Your second question involves the same basic fallacy as the first. It ignores the established fact that when foreign countries reduced their tariff and other barriers against our trade, our exports to them increased and accounted for a real "dollar gain by the nationals of the United States." It also ignores the fact that prices, per unit, received by United States exporters do not necessarily or even probably increase by the exact amount of a reduction in a foreign tariff. The significant fact here is that United States exporters were able to sell a greater volume of their goods abroad than they had been able to sell before the foreign tariffs were reduced.

Another fact which detracts from the significance of hypothetical increases or reductions in customs receipts as a result of changes in tariffs is that only a very small proportion of United States Government revenue is derived from these receipts. In 1939 customs receipts accounted for only 7 percent of the total revenue of the United States Government. Compared either with other sources of revenue or with the increases in income to United States producers from greater foreign trade, customs receipts are relatively unimportant.

In response to your third question I am enclosing lists of the countries with which the United States has treaties providing for unconditional most-favorednation treatment and of countries with which we have international undertakings other than treaties that provide for most-favored-nation treatment.

The United States extends most-favored-nation treatment to countries other than those shown on these lists as a matter of law and policy, based on sound self-interest. That policy was embodied by the Congress in the Reciprocal Trade Agreements Act and directs the President to apply trade-agreement rates of duty to all countries, but authorizes him to suspend such application in the case of any county he finds to be discriminating against American commerce. This is a congressional policy, not simply an executive policy, as implied in your statement that " in the administration of the Trade Agreements Act, the President, acting through the Treasury and State Departments, has extended most-favored-nation treatment to every nation," et cetera.

In 1923, upon the recommendation of Charles Evans Hughes, then Secretary of State, and with the approval of President Harding, the unconditional mostfavored-nation principle was adopted by the United States as the basis of our international commercial policy.

The economic and other results obtained through adherence to the unconditional most-favored-nation policy have amply justified its adoption and the reciprocal-trade-agreements program has been a most effective means of implementing it.

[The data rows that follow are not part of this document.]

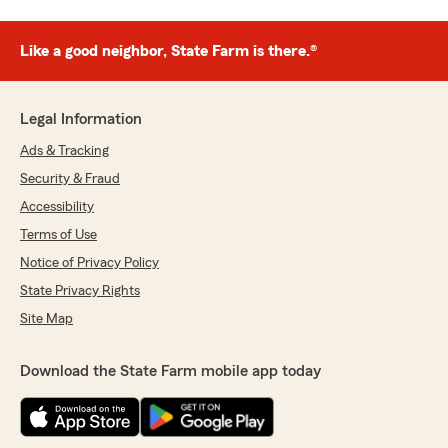
Like a good neighbor, State Farm is there.®
Legal Information
Ads & Tracking
Security & Fraud
Accessibility
Terms of Use
Notice of Privacy Policy
State Privacy Rights
Site Map
Download the State Farm mobile app today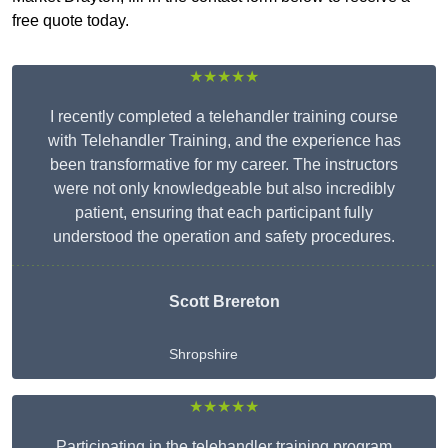
free quote today.
★★★★★
I recently completed a telehandler training course
with Telehandler Training, and the experience has
been transformative for my career. The instructors
were not only knowledgeable but also incredibly
patient, ensuring that each participant fully
understood the operation and safety procedures.
Scott Brereton
Shropshire
★★★★★
Participating in the telehandler training program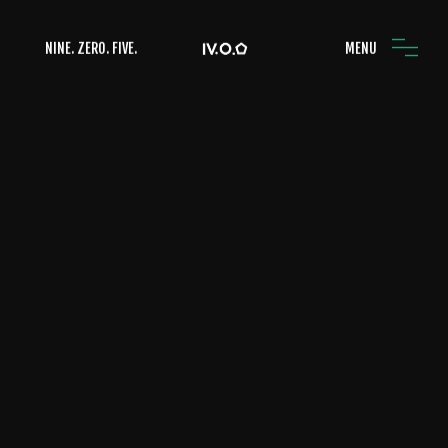
NINE. ZERO. FIVE.
MENU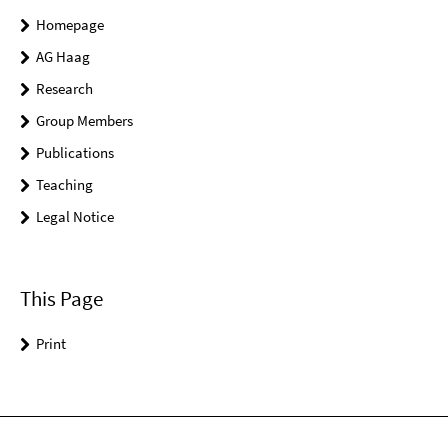
Homepage
AG Haag
Research
Group Members
Publications
Teaching
Legal Notice
This Page
Print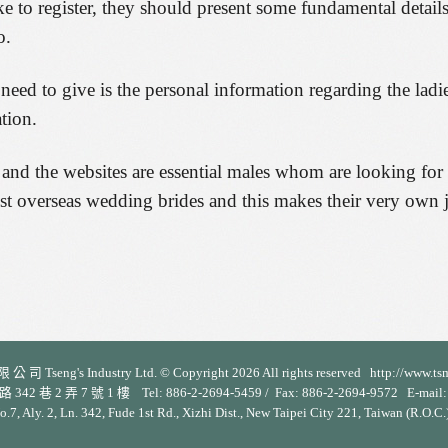
to register, they should present some fundamental details
o.
s need to give is the personal information regarding the lad
tion.
and the websites are essential males whom are looking for t
st overseas wedding brides and this makes their very own 
 司 Tseng's Industry Ltd. © Copyright 2026 All rights reserved http://www.ts
 2 弄 7 號 1 樓 Tel: 886-2-2694-5459 / Fax: 886-2-2694-9572 E-mail: s
No.7, Aly. 2, Ln. 342, Fude 1st Rd., Xizhi Dist., New Taipei City 221, Taiwan (R.O.C.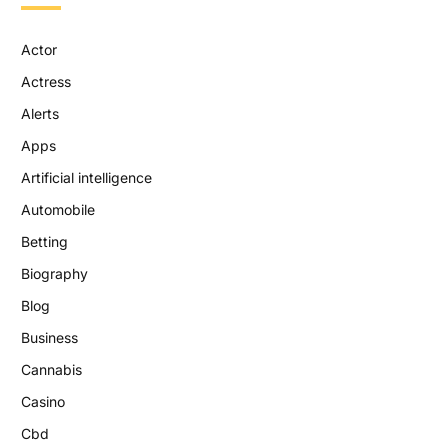
Actor
Actress
Alerts
Apps
Artificial intelligence
Automobile
Betting
Biography
Blog
Business
Cannabis
Casino
Cbd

You inquire whether other nations which enter into trade agreements among themselves extend to the United States the benefits provided for in such agreements. The technical answer is that, with certain limited exceptions generally recognized in connection with most-favored-nation treaties or agreements, all major trading nations of the world other than the Axis Powers, and most of the less-important trading countries, do extend to like products of the United States the treatment provided for on specified products in their trade agreements with other countries. Many of these specified products are of interest to American producers and exporters and the assurances thus afforded them of being able to continue to sell in foreign markets without the handicap of tariff preferences in favor of competitors is of inestimable value.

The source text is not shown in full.